Every Wednesday he met her, and he worked her haul into her van, and he called her babies by name and swapped pleasantries with her, and she would dig in her purse and empty her wallet into his hand. Sometimes it was just a five or a ten, but today, she handed him $20.
He shook his head and tried to give it back. “It’s too much,” he said.
She covered his hand with hers and pushed it gently into his chest while Calvin, the little one, shrieked like a wild thing from his car-seated confinement. “Tell me you can’t use it, John,” she said with a gentle smile.
He couldn’t tell her that. “I’ll repay you.”
She smiled again. “If you like. But it’s not necessary. See you next week?”
She drove away and he fought to compose himself. It wasn’t the money that got him. It was the kindness. Carolina made him wonder when the world had turned so cruel, when human beings had gone from kind and civil to snarling, back-biting hyenas stalking the sidewalks and aisle-ways, ready to turn on one another at the slightest provocation.
He resumed his post, feeling both better and worse about himself. At least he was still a kind person, in spite of the cynicism that festered in his soul. Perhaps being a productive member of society had nothing to do with ‘making your own way’ but more to do with the energy you put back out there.
No, they didn’t know what it was like, most of them.

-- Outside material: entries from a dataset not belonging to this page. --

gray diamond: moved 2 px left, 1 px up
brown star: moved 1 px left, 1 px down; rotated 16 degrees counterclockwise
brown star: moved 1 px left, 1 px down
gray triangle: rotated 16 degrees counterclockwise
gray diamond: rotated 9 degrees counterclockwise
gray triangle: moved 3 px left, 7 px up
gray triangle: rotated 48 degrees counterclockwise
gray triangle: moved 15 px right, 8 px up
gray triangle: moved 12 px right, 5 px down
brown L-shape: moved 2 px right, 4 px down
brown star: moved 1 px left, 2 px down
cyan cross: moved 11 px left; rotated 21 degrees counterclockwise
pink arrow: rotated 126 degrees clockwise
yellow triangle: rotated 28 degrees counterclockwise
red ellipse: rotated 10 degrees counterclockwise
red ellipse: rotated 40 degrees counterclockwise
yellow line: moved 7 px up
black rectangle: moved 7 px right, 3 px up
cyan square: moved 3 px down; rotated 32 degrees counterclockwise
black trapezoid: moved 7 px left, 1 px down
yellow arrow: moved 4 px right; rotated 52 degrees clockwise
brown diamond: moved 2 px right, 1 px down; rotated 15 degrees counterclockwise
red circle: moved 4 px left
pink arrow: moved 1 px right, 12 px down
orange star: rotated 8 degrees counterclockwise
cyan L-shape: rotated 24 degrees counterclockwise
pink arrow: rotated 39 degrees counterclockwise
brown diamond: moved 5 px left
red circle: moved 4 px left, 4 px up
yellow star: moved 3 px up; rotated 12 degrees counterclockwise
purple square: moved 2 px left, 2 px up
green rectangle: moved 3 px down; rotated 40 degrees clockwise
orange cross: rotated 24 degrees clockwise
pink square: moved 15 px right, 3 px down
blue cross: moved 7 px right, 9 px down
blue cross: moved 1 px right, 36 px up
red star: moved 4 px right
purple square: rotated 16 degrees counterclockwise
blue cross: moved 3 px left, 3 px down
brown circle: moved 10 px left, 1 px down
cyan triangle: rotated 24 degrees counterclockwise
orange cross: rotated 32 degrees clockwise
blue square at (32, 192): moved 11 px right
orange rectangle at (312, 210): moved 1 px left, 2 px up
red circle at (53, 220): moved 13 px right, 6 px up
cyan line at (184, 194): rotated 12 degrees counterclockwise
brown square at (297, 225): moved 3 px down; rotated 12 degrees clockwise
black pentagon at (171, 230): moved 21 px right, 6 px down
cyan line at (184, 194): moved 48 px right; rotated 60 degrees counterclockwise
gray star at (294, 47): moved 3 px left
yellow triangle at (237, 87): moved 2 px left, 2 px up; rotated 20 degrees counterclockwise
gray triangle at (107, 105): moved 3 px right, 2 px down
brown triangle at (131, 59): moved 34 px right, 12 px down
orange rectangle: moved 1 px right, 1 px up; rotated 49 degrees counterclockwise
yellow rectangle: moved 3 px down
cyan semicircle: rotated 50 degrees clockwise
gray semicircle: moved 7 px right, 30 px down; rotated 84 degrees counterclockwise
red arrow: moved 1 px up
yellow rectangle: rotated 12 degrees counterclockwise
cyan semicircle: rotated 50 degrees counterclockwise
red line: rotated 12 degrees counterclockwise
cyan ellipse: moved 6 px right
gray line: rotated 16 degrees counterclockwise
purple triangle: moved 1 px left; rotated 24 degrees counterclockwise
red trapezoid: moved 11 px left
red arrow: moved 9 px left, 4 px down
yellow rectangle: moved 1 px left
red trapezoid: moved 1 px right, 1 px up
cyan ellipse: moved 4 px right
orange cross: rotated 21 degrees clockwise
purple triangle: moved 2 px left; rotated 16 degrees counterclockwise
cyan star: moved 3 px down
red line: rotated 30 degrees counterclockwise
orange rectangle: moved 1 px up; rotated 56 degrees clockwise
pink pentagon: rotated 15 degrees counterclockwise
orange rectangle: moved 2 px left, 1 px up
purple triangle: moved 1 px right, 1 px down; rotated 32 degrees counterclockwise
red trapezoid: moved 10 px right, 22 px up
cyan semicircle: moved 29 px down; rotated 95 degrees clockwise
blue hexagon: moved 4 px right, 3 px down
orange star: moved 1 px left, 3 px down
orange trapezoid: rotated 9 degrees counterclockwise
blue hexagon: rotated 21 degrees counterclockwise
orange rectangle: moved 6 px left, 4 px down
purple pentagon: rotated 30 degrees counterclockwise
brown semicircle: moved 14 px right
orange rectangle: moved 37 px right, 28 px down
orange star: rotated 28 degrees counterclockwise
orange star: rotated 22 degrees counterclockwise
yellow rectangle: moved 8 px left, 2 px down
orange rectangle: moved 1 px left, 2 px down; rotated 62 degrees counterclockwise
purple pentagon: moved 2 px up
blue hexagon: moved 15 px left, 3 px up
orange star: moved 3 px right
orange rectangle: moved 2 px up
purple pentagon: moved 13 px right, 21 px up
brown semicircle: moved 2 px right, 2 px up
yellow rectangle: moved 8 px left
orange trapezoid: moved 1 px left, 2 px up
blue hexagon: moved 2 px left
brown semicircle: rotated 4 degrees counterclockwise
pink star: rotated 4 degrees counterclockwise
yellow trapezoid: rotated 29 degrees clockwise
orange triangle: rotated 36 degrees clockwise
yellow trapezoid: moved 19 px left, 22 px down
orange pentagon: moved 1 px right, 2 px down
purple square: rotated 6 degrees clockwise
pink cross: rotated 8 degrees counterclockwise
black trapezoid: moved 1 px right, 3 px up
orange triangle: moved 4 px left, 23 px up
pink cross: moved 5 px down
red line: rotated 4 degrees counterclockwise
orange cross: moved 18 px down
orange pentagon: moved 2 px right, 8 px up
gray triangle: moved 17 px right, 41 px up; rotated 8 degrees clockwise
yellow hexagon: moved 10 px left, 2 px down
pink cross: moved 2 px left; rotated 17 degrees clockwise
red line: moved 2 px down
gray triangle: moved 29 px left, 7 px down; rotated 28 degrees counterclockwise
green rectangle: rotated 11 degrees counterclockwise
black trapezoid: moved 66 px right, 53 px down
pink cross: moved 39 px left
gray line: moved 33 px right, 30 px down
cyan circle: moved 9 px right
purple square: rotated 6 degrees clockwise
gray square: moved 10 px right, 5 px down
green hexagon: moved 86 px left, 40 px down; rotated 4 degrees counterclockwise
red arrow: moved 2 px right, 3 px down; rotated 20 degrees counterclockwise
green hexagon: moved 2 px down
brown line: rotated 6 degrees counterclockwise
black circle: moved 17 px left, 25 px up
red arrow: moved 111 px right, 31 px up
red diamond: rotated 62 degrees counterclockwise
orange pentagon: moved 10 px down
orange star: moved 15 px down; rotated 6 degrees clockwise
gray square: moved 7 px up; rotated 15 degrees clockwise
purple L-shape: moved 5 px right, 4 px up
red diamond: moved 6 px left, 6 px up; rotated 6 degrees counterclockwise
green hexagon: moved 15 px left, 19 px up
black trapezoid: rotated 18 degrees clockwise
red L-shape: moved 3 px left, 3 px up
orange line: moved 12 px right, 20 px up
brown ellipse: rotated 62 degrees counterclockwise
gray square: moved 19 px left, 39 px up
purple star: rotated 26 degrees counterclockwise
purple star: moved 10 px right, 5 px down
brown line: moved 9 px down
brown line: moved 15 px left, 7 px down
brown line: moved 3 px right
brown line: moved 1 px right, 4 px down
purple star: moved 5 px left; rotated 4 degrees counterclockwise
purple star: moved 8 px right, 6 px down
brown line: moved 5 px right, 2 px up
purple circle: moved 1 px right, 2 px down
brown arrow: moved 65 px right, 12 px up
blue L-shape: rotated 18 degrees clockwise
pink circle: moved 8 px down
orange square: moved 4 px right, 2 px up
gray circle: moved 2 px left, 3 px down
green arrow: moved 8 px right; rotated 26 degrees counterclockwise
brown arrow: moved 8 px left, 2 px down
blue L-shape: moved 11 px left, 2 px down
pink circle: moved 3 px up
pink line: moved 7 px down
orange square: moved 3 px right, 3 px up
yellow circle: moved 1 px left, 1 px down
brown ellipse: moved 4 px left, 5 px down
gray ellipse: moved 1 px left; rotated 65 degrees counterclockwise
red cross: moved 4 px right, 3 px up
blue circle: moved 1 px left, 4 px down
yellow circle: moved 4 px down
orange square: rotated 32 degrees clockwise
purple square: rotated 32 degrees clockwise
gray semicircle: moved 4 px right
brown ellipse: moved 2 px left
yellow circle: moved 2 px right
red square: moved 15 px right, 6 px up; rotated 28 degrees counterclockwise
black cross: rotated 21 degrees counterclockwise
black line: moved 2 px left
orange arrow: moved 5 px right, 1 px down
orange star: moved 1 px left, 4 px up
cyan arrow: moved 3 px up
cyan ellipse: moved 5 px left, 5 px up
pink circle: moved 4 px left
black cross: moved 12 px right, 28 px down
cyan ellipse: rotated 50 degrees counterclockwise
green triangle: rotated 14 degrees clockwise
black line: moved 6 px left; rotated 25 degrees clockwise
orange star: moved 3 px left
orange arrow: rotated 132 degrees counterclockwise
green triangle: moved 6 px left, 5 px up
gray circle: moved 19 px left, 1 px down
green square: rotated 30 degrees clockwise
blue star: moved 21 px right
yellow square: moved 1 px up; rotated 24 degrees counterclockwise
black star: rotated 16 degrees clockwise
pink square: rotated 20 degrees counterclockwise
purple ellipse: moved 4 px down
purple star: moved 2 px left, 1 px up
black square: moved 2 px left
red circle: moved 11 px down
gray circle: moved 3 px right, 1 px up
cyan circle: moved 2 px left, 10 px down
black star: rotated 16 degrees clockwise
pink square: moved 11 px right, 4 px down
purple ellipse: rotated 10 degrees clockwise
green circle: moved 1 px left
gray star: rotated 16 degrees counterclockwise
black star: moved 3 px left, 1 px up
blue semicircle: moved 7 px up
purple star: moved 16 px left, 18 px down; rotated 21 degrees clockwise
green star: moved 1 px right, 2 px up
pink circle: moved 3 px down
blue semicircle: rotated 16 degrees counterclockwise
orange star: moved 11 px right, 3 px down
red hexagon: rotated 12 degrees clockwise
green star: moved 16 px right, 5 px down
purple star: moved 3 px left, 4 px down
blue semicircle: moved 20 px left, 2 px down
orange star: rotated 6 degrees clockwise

But he knew something they didn’t. He knew that every person is one catastrophe, one job, one illness, one economic collapse away from pounding the sidewalk every day to meet their daily needs. He knew it would break most of them. Not him though. He wasn’t here forever. He would find his way out. And when he did, he would use that telephone number that had been tucked behind Carolina’s bill.
The doors growled and squeaked open, and a graying gentleman with sparkling eyes met his gaze.
He smiled and stepped forward. “May I take your bags, sir?”